Placement matters more than which trap you choose. Mosquitoes rest in dark, humid spots between feeding sessions. The CDC identifies these common indoor hiding places: under sinks, inside closets, beneath furniture, in showers, and in laundry rooms. Setting a trap in the middle of a bright, dry living room won’t accomplish much.

Put traps near these resting areas, not next to your bed. The goal is to intercept mosquitoes where they spend most of their time, not to lure them closer to where you sleep. If you have multiple rooms with mosquito activity, one trap per room outperforms a single trap in a central location, since mosquitoes don’t travel far once they’ve settled into a space.

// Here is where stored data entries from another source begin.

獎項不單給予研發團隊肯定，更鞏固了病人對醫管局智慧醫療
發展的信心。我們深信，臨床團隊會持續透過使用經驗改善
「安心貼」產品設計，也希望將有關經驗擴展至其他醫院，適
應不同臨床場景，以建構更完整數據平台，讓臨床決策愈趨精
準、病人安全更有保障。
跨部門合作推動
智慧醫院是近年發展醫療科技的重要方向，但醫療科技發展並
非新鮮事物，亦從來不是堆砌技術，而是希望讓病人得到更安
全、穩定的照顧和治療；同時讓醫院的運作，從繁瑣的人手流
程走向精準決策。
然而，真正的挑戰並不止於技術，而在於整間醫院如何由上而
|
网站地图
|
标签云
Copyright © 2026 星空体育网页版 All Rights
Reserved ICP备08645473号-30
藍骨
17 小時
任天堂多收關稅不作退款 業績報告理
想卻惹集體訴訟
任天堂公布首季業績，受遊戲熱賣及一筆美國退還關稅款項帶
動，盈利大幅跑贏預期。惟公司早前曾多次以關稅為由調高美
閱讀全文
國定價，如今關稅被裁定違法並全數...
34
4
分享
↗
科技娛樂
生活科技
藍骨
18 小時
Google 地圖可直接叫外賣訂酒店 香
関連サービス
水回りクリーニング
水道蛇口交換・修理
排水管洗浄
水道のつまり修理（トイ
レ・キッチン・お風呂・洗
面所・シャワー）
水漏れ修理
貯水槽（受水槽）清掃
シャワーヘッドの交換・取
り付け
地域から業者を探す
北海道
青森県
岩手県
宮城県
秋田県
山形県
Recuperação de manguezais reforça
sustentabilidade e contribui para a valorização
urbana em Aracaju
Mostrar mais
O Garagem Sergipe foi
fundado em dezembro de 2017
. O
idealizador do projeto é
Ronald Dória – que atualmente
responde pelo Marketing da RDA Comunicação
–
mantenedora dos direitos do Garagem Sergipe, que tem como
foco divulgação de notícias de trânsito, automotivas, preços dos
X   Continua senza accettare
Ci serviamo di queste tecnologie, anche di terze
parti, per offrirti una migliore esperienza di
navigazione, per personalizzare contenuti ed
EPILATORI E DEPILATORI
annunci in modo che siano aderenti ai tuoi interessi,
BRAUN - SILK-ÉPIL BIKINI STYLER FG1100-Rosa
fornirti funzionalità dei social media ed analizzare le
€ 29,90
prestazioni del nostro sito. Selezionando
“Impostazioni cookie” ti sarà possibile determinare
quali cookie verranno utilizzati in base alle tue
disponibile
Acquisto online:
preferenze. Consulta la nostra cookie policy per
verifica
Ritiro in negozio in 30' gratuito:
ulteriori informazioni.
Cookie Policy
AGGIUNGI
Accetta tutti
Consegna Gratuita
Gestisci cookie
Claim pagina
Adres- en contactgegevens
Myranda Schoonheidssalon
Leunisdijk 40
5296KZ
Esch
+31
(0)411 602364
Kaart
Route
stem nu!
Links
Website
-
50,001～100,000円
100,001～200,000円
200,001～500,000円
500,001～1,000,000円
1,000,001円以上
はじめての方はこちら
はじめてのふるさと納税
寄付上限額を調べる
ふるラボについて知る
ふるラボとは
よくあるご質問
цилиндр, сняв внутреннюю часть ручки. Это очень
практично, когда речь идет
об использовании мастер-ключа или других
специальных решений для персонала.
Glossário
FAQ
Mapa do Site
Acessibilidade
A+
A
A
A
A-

Chemical Attractants: Helpful but Optional

Some commercial traps include lures that release octenol, a compound found in human breath and sweat. Octenol doesn’t kill mosquitoes on its own. It mimics the chemical signals mosquitoes use to locate hosts, drawing them toward the trap from a greater distance. The EPA classifies octenol as safe for humans when released into the air, with no known respiratory or eye effects at the concentrations used in trap cartridges.

That said, most octenol products are labeled for outdoor use, where they help extend a trap’s effective range across a yard. Indoors, the confined space already limits how far a mosquito can be from your trap, so the added benefit is smaller. If you buy a trap that includes a lure cartridge, it won’t hurt to use it. But you don’t need to purchase lures separately for indoor trapping to work.

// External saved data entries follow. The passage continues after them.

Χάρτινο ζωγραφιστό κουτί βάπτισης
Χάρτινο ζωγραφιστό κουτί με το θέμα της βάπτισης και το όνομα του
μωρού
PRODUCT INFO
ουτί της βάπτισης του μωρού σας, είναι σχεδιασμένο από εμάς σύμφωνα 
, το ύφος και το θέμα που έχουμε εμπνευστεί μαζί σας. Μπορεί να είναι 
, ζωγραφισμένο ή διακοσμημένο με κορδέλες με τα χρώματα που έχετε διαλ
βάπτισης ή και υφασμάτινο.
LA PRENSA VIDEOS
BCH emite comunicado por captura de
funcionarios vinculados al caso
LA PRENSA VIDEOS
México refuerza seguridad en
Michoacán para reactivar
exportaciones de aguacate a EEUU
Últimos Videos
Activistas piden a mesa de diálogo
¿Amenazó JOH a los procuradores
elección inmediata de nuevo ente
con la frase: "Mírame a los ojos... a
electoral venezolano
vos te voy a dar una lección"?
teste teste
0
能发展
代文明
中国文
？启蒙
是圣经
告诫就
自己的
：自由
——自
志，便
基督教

Keeping Traps Safe Around Pets and Kids

Fan-based suction traps are the safest option in homes with children or animals. They have no exposed electrical grids, no open flames, and no chemical emissions. Sticky traps are similarly low-risk, though a curious cat or toddler pulling one off a wall creates an annoying mess.

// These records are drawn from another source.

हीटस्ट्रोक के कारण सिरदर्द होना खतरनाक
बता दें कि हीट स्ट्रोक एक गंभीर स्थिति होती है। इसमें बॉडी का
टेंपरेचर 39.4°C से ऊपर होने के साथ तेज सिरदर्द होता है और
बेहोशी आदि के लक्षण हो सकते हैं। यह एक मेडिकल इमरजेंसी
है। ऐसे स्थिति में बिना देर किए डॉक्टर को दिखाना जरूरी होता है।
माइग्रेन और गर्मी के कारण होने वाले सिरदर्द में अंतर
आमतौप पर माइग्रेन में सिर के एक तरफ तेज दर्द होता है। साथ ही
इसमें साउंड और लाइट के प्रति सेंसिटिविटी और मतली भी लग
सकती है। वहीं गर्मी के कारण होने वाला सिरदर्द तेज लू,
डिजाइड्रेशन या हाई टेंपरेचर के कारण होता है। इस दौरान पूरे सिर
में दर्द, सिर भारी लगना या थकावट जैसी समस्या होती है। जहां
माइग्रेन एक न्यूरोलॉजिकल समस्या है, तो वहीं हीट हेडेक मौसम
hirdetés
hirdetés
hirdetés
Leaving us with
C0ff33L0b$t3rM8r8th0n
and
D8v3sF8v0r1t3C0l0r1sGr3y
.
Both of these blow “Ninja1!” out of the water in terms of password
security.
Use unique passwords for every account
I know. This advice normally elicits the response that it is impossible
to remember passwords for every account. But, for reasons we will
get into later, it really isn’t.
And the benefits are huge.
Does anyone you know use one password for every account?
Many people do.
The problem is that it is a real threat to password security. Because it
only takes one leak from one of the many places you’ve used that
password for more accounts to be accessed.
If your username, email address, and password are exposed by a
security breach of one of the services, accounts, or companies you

If you’re using any trap with standing water, including the soapy water bowl or an oviposition trap, keep it somewhere pets can’t drink from it. Ingesting soapy water can cause mild gastrointestinal upset in dogs and cats. Oviposition traps with rotting organic material are more of a concern simply because pets are drawn to the smell.

Avoid using repellent devices that release chemical fumes in enclosed spaces around pets. Pyrethroids and permethrin are particularly dangerous for cats, potentially causing neurological symptoms even from indirect exposure. High-concentration essential oils like tea tree can trigger drooling and lethargy in cats and some dogs. If you notice your pet pawing at its mouth, coughing, or acting unusually lethargic after you’ve set up any mosquito control device, move the animal to fresh air and contact your vet.

Eliminating the Source

Trapping works best alongside a weekly sweep for standing water inside your home. Mosquitoes can breed in surprisingly small amounts of water: a bottle cap holds enough for a few eggs. Check plant saucers, pet water bowls that sit for days, clogged drains, and any container that collects condensation. A forgotten vase with old flower water is a common indoor breeding site people overlook.

If mosquitoes keep appearing despite trapping and removing water sources, they’re likely entering from outside. Check window screens for tears, look at gaps around door frames, and inspect any vents or pipe openings that lead outdoors. A trap catches the mosquitoes already inside, but sealing entry points is what keeps new ones from replacing them.